Approved syntax for handling raw pointer

I am doing the procedure of copying a block of memory and have to deal with blocks of raw memory in efficient pieces. My question is not about the specialized copy procedure that I create, but about how to properly examine the alignment of the source pointer in C.

I have a raw memory pointer, let's say it is already represented as a non-zero char *. In my architecture, I can very efficiently copy memory in 64 byte chunks, WHEN THIS IS CONFIRMED to a block of 64 bytes in size. So the (standard) trick is that I will make a simple copy of 0-63 bytes "manually" in the head and / or tail to convert the copy from an arbitrary char * of arbitrary length to a 64-byte aligned pointer with a multiple of 64 bytes in length.

Now the question arises: how do you legally "check" a pointer to the definition (and manipulation) of its alignment? The obvious way is to include it in an integer and just check the bits:

char *pointer=something. int p=(int)pointer; char *alignedPointer=(char *)((p+63)&~63); 

Please note that here I understand that alignedPointer does not point to the same memory as the pointer ... it is a rounded pointer to which I can call my efficient copy procedure and I will process any other bytes to the beginning manually.

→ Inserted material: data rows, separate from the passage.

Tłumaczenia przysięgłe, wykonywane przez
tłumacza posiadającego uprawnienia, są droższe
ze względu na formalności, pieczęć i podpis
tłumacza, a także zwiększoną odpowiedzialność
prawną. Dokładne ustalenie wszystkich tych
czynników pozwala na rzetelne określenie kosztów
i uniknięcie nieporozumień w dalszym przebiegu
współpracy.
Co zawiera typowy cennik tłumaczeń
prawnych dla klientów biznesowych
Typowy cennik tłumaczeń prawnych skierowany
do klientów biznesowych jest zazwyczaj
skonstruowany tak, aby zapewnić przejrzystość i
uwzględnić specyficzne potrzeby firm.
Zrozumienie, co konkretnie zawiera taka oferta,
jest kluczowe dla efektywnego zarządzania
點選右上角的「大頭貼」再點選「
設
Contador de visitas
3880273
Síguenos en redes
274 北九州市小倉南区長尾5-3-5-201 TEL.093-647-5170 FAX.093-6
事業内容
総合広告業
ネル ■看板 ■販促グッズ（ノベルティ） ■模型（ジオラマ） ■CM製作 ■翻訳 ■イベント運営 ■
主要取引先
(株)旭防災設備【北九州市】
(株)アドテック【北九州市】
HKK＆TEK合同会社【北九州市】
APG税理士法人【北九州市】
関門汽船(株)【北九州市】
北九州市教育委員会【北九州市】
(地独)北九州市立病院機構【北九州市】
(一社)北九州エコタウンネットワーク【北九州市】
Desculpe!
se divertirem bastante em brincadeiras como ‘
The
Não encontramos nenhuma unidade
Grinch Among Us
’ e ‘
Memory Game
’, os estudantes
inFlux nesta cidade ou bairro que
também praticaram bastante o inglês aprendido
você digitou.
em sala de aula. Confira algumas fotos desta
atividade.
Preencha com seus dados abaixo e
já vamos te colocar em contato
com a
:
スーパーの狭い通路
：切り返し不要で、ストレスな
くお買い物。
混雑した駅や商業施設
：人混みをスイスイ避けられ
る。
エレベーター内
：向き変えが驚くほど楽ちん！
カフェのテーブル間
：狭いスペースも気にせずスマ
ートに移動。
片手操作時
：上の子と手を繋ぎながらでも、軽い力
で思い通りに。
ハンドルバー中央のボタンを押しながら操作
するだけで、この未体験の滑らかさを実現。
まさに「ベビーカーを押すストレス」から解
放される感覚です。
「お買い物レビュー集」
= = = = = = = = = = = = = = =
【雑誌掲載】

But compilers (justifiably) cause a craze when entering a pointer into an integer. But how else can I examine and manipulate the lower bits of a pointer in LEGAL C? Ideally, with different compilers, I would not receive any errors or warnings.

+6
c pointers bit-manipulation alignment portability
source share
4 answers

For integer types large enough to hold pointers, C99 stdint.h has:

For data lengths:

that were around long before the C99.

If your platform does not have this data, you can maximize code portability while still using these type names and the appropriate typedef for them.

+7
source share

I don’t think that in the past people were also reluctant to make their own beat-knocks, but maybe the current ones don’t touch that β€œthe mood will help someone to create some kind of standard library for aligning pointers, If you do not have an official api, you have no choice but to AND and OR, or your path.

+1
source share

Instead of int, try a data type that should be the same size as the pointer (INT_PTR on Win32 / 64). Maybe the compiler will not be too worried. :) Or use the union if 64-bit compatibility is not important.

0
source share

Pointing pointers to and from integers are valid, but the results are determined by implementation. See Section 6.3.2.3 of the standard. Apparently, the intention is that the results are what people familiar with the system would expect, and in fact this usually happens in practice.

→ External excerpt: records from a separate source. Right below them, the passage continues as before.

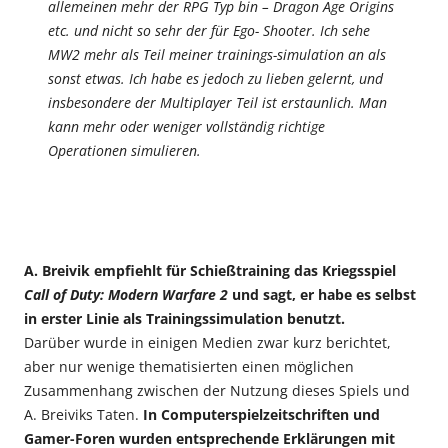
allemeinen mehr der RPG Typ bin – Dragon Age Origins
etc. und nicht so sehr der für Ego- Shooter. Ich sehe
MW2 mehr als Teil meiner trainings-simulation an als
sonst etwas. Ich habe es jedoch zu lieben gelernt, und
insbesondere der Multiplayer Teil ist erstaunlich. Man
kann mehr oder weniger vollständig richtige
Operationen simulieren.
A. Breivik empfiehlt für Schießtraining das Kriegsspiel
Call of Duty: Modern Warfare 2
und sagt, er habe es selbst
in erster Linie als Trainingssimulation benutzt.
Darüber wurde in einigen Medien zwar kurz berichtet,
aber nur wenige thematisierten einen möglichen
Zusammenhang zwischen der Nutzung dieses Spiels und
A. Breiviks Taten.
In Computerspielzeitschriften und
Gamer-Foren wurden entsprechende Erklärungen mit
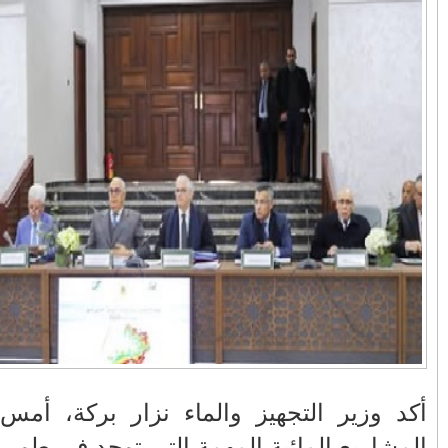
في زمن تزداد فيه
وزارة الداخلية؟/أين
حالات العنف ضد
الوزير التوفيق؟(فيديو)
النساء ويغيب فيه أحيانًا
صدى العدالة في
مناورات "الأسد
بالفيديو .. عاملات
ردهات الم...
الإفريقي 2025" ..
وعمال النقل الحضري
شاهد القاذفة النووية
بفاس يعبرون عن
في تدريب مع ثماني
ارتياحهم بعد إنهاء عقد
مقاتلات من نوع F-16
شركة "سيتي باص"
تابعة للقوات الجوية
الملكية المغربية
انهيار فاس..هؤلاء
بالفيديو ..أراد أن
يتحملون المسؤولية
يستفزه بالطائرة
ومآسي العمارات
القطرية لكن ترامب
العشوائية مفتوحة
فضحه أمام العالم
بالحجة والدليل
ن بفاس، أن
بالفيديو .. الرئيس
بيدرو سانشيز يشكر
 على مستوى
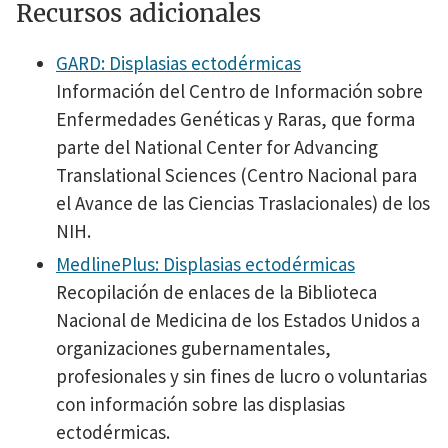
Recursos adicionales
GARD: Displasias ectodérmicas
Información del Centro de Información sobre
Enfermedades Genéticas y Raras, que forma
parte del National Center for Advancing
Translational Sciences (Centro Nacional para
el Avance de las Ciencias Traslacionales) de los
NIH.
MedlinePlus: Displasias ectodérmicas
Recopilación de enlaces de la Biblioteca
Nacional de Medicina de los Estados Unidos a
organizaciones gubernamentales,
profesionales y sin fines de lucro o voluntarias
con información sobre las displasias
ectodérmicas.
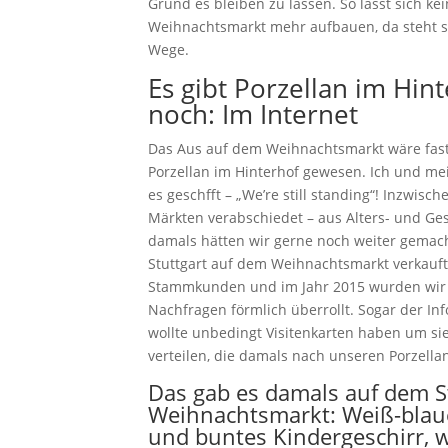
Grund es bleiben zu lassen. So lässt sich kei
Weihnachtsmarkt mehr aufbauen, da steht si
Wege.
Es gibt Porzellan im Hin
noch: Im Internet
Das Aus auf dem Weihnachtsmarkt wäre fast
Porzellan im Hinterhof gewesen. Ich und m
es geschfft – „We’re still standing“! Inzwisc
Märkten verabschiedet – aus Alters- und G
damals hätten wir gerne noch weiter gemach
Stuttgart auf dem Weihnachtsmarkt verkauft.
Stammkunden und im Jahr 2015 wurden wir
Nachfragen förmlich überrollt. Sogar der I
wollte unbedingt Visitenkarten haben um sie
verteilen, die damals nach unseren Porzella
Das gab es damals auf dem S
Weihnachtsmarkt: Weiß-bla
und buntes Kindergeschirr, w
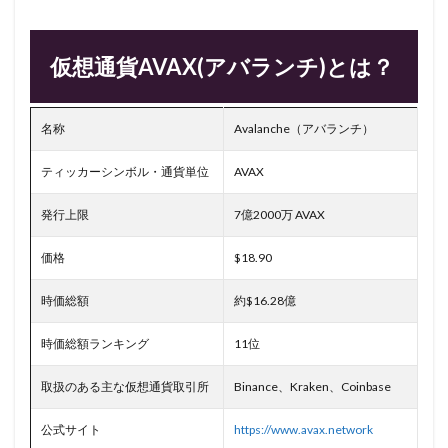
仮想通貨AVAX(アバランチ)とは？
名称
Avalanche（アバランチ）
ティッカーシンボル・通貨単位
AVAX
発行上限
7億2000万 AVAX
価格
$18.90
時価総額
約$16.28億
時価総額ランキング
11位
取扱のある主な仮想通貨取引所
Binance、Kraken、Coinbase
公式サイト
https://www.avax.network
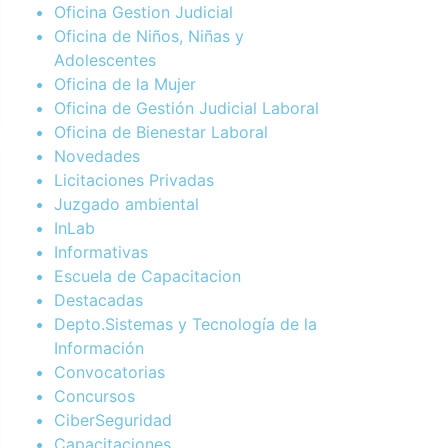
Oficina Gestion Judicial
Oficina de Niños, Niñas y
Adolescentes
Oficina de la Mujer
Oficina de Gestión Judicial Laboral
Oficina de Bienestar Laboral
Novedades
Licitaciones Privadas
Juzgado ambiental
InLab
Informativas
Escuela de Capacitacion
Destacadas
Depto.Sistemas y Tecnología de la
Información
Convocatorias
Concursos
CiberSeguridad
Capacitaciones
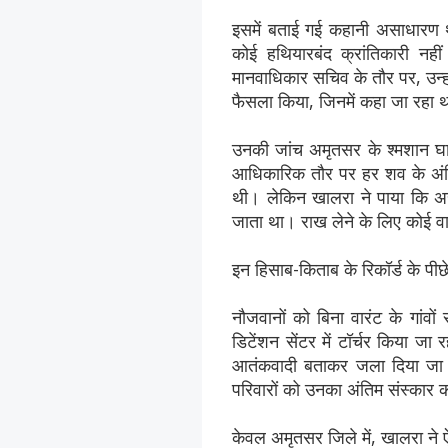
इसमें बताई गई कहानी असाधारण 
कोई हथियारबंद क्रांतिकारी नह
मानवाधिकार सचिव के तौर पर, उन्ह
फैसला किया, जिनमें कहा जा रहा थ
उनकी जांच अमृतसर के श्मशान घाटो
आधिकारिक तौर पर हर शव के अंत
थी। लेकिन खालरा ने पाया कि अस
जाता था। राख लेने के लिए कोई 
इन हिसाब-किताब के रिकॉर्ड के प
नौजवानों को बिना वारंट के गांवों
डिटेंशन सेंटर में टॉर्चर किया ज
आतंकवादी बताकर जला दिया जा 
परिवारों को उनका अंतिम संस्कार 
केवल अमृतसर जिले में, खालरा ने ऐ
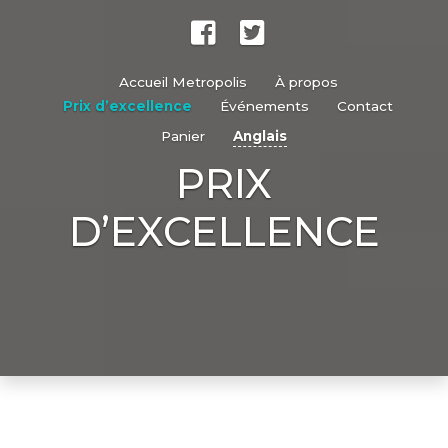
Accueil Metropolis
À propos
Prix d’excellence
Événements
Contact
Panier
Anglais
PRIX
D’EXCELLENCE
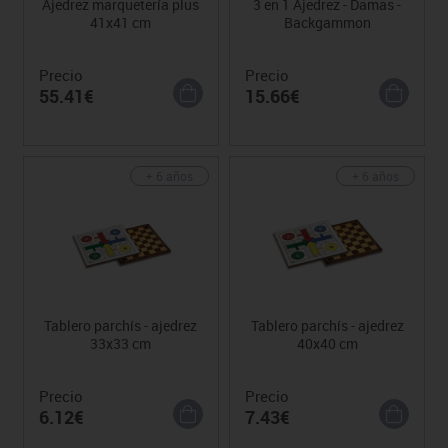
Ajedrez marquetería plus
3 en 1 Ajedrez - Damas -
41x41 cm
Backgammon
Precio
Precio
55.41€
15.66€
+ 6 años
+ 6 años
Tablero parchís - ajedrez
Tablero parchís - ajedrez
33x33 cm
40x40 cm
Precio
Precio
6.12€
7.43€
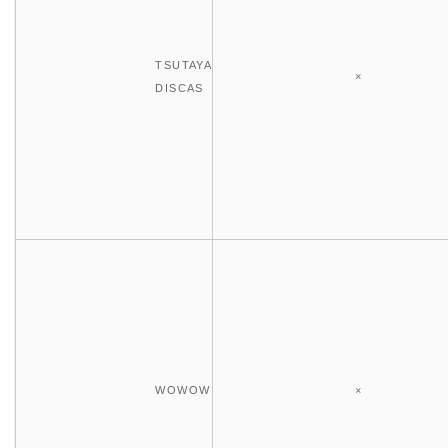
TSUTAYA
×
DISCAS
WOWOW
×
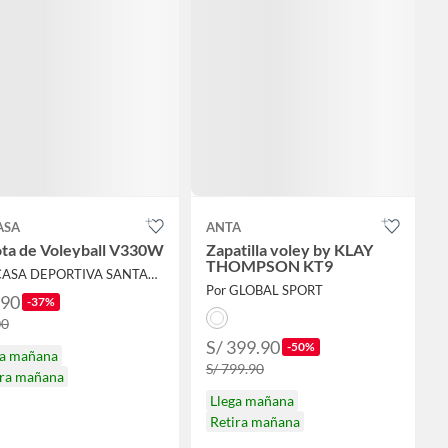
ASA
ANTA
ota de Voleyball V330W
Zapatilla voley by KLAY
THOMPSON KT9
Por CASA DEPORTIVA SANTANDER
Por GLOBAL SPORT
190
-37%
00
S/ 399.90
-50%
ga mañana
S/ 799.90
ira mañana
Llega mañana
Retira mañana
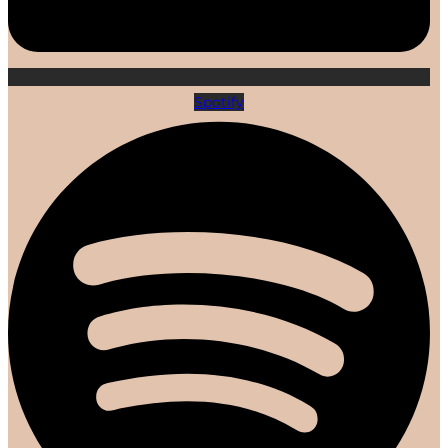
Spotify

If the architecture in question can efficiently manipulate pointers and integers, and the only problem is whether it will work on all compilers for this system, then the answer is that it will probably be anyway.

(Of course, if I were to write this code, I would think that this is normal, since it has not been proved otherwise. My experience is that the compilers for this system all behave in very similar ways at this level, the assembler language just offers a specific the approach everyone takes.)

"Probably works" is not very good general advice, though, so my suggestion is to simply write code that works, just round off its #ifdef so that it can only be compiled by a well-known compiler and deferred to memcpy in other cases.

#ifdef rarely perfect, but it's pretty lightweight compared to other features. And if compiler-specific behaviors or tricks are required, parameters are still limited.